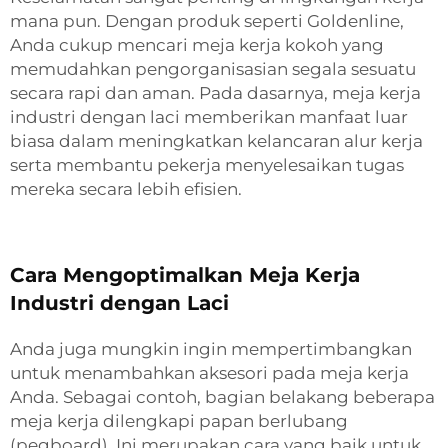
mana pun. Dengan produk seperti Goldenline,
Anda cukup mencari meja kerja kokoh yang
memudahkan pengorganisasian segala sesuatu
secara rapi dan aman. Pada dasarnya, meja kerja
industri dengan laci memberikan manfaat luar
biasa dalam meningkatkan kelancaran alur kerja
serta membantu pekerja menyelesaikan tugas
mereka secara lebih efisien.
Cara Mengoptimalkan Meja Kerja
Industri dengan Laci
Anda juga mungkin ingin mempertimbangkan
untuk menambahkan aksesori pada meja kerja
Anda. Sebagai contoh, bagian belakang beberapa
meja kerja dilengkapi papan berlubang
(pegboard). Ini merupakan cara yang baik untuk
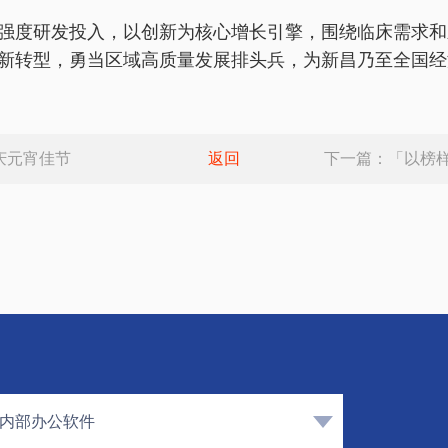
强度研发投入，以创新为核心增长引擎，围绕临床需求和
新转型，勇当区域高质量发展排头兵，为新昌乃至全国经
庆元宵佳节
返回
下一篇：
「以榜样
内部办公软件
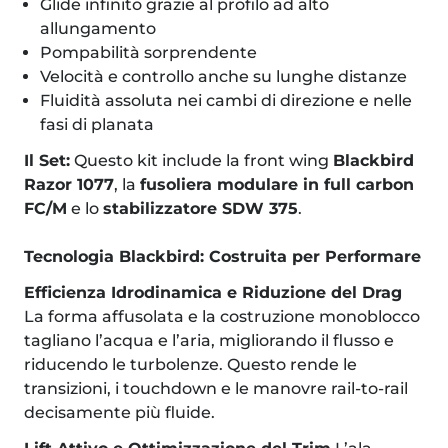
Glide infinito grazie al profilo ad alto
allungamento
Pompabilità sorprendente
Velocità e controllo anche su lunghe distanze
Fluidità assoluta nei cambi di direzione e nelle
fasi di planata
Il Set:
Questo kit include la front wing
Blackbird
Razor 1077
, la
fusoliera modulare in full carbon
FC/M
e lo
stabilizzatore SDW 375
.
Tecnologia Blackbird: Costruita per Performare
Efficienza Idrodinamica e Riduzione del Drag
La forma affusolata e la costruzione monoblocco
tagliano l’acqua e l’aria, migliorando il flusso e
riducendo le turbolenze. Questo rende le
transizioni, i touchdown e le manovre rail-to-rail
decisamente più fluide.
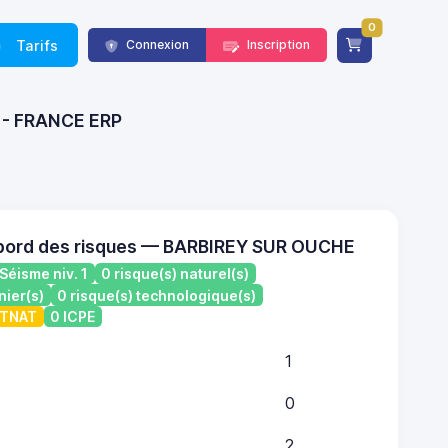
0
Tarifs
Connexion
Inscription
) - FRANCE ERP
 bord des risques — BARBIREY SUR OUCHE
Séisme niv. 1
0 risque(s) naturel(s)
nier(s)
0 risque(s) technologique(s)
ATNAT
0 ICPE
1
0
2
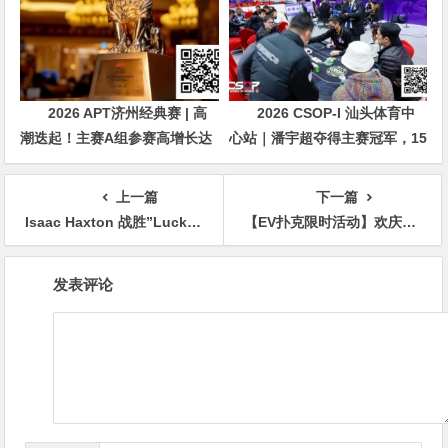
2026 APT济州经典赛 | 高
2026 CSOP-I 汕头体育中
潮迭起！主赛A组参赛高增长达
心站｜潘宇超夺得主赛冠军，15
676人次！中国选手 Tony Lin
年扑克路，圆梦CSOP！
逆袭夺超级豪客赛冠军！
上一篇
下一篇
Isaac Haxton 战胜”LuckyChewy”喜提超级碗第二冠以及$2,760,000奖金 Chidwick获得季军
【EV扑克限时活动】欢庆吉尼斯新纪录 德扑现金桌 iPhone 15 Pro Max 无限量赠送!
文
发表评论
章
导
航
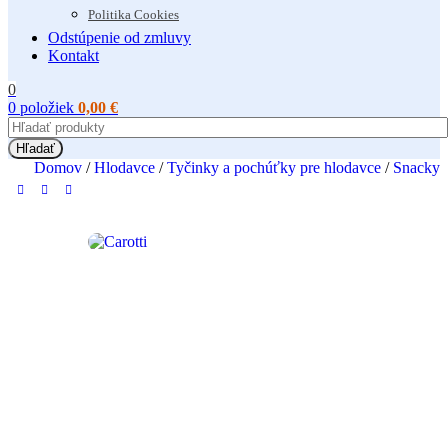
Politika Cookies
Odstúpenie od zmluvy
Kontakt
0
0
položiek
0,00
€
Hľadať
Domov
/
Hlodavce
/
Tyčinky a pochúťky pre hlodavce
/
Snacky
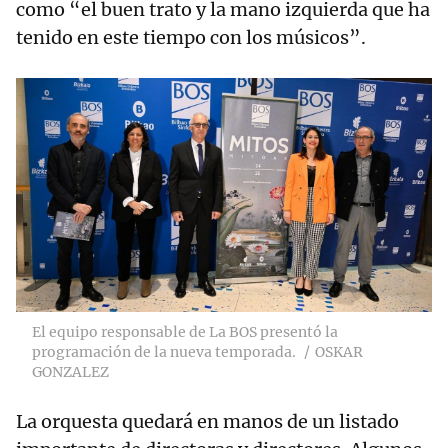
como “el buen trato y la mano izquierda que ha
tenido en este tiempo con los músicos”.
El equipo responsable de La BOS presentó la
programación de la nueva temporada.
OSKAR
GONZALEZ
La orquesta quedará en manos de un listado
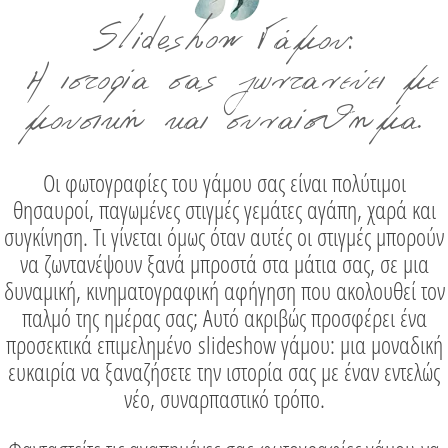
Slideshow Γάμου:
Η ιστορία σας ζωντανεύει με
μουσική και συναίσθημα.
Οι φωτογραφίες του γάμου σας είναι πολύτιμοι
θησαυροί, παγωμένες στιγμές γεμάτες αγάπη, χαρά και
συγκίνηση. Τι γίνεται όμως όταν αυτές οι στιγμές μπορούν
να ζωντανέψουν ξανά μπροστά στα μάτια σας, σε μια
δυναμική, κινηματογραφική αφήγηση που ακολουθεί τον
παλμό της ημέρας σας; Αυτό ακριβώς προσφέρει ένα
προσεκτικά επιμελημένο
slideshow γάμου
: μια μοναδική
ευκαιρία να ξαναζήσετε την ιστορία σας με έναν εντελώς
νέο, συναρπαστικό τρόπο.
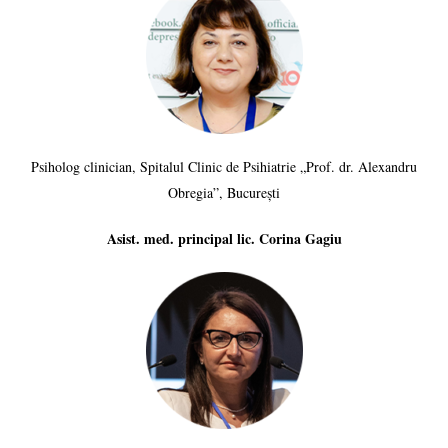
Psiholog clinician, Spitalul Clinic de Psihiatrie „Prof. dr. Alexandru
Obregia”, București
Asist. med. principal lic. Corina Gagiu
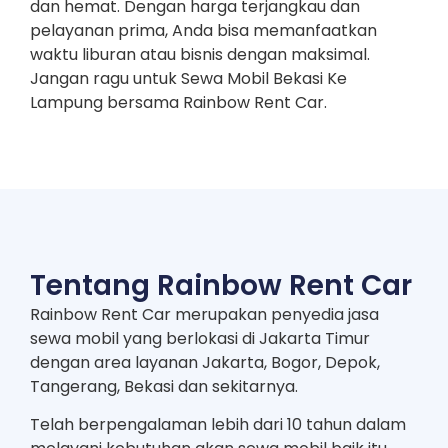
dan hemat. Dengan harga terjangkau dan
pelayanan prima, Anda bisa memanfaatkan
waktu liburan atau bisnis dengan maksimal.
Jangan ragu untuk Sewa Mobil Bekasi Ke
Lampung bersama Rainbow Rent Car.
Tentang Rainbow Rent Car
Rainbow Rent Car merupakan penyedia jasa
sewa mobil yang berlokasi di Jakarta Timur
dengan area layanan Jakarta, Bogor, Depok,
Tangerang, Bekasi dan sekitarnya.
Telah berpengalaman lebih dari 10 tahun dalam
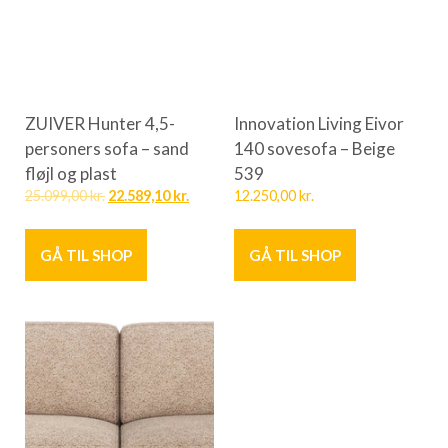
ZUIVER Hunter 4,5-
Innovation Living Eivor
personers sofa – sand
140 sovesofa – Beige
fløjl og plast
539
25.099,00
kr.
22.589,10
kr.
12.250,00
kr.
GÅ TIL SHOP
GÅ TIL SHOP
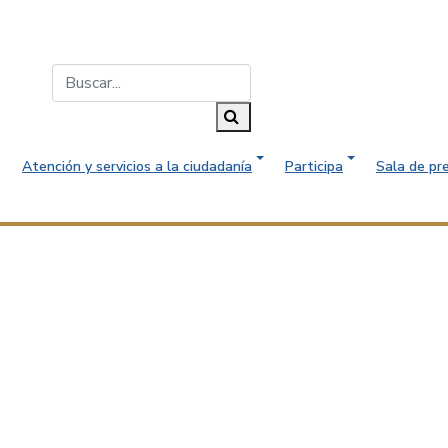
Buscar...
Buscar
Atención y servicios a la ciudadanía
Participa
Sala de pr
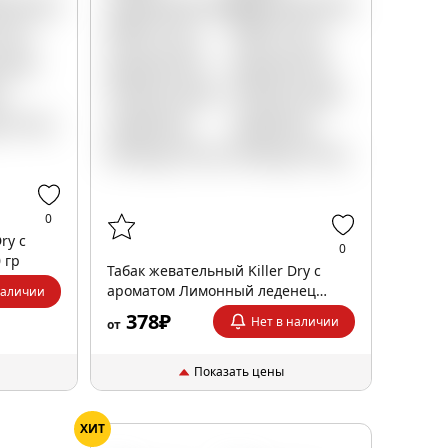
0
ry с
0
 гр
Табак жевательный Killer Dry с
ароматом Лимонный леденец
наличии
Strong 10 гр
378₽
Нет в наличии
от
Показать цены
ХИТ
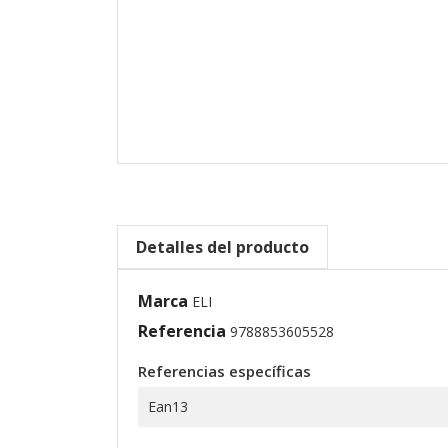
Detalles del producto
Marca
ELI
Referencia
9788853605528
Referencias específicas
Ean13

• [Work instructions]: Using the listing above, write out exactly the lines from the one that holds "Atención y servicios a la ciudadanía" through the last line, both included, and omit pictures.

• [Output for this task]:
Atención y servicios a la ciudadanía
Participa
Sala de pr
0
ry с
0
 гр
Табак жевательный Killer Dry с
ароматом Лимонный леденец
наличии
Strong 10 гр
378₽
Нет в наличии
от
Показать цены
ХИТ
Detalles del producto
Marca
ELI
Referencia
9788853605528
Referencias específicas
Ean13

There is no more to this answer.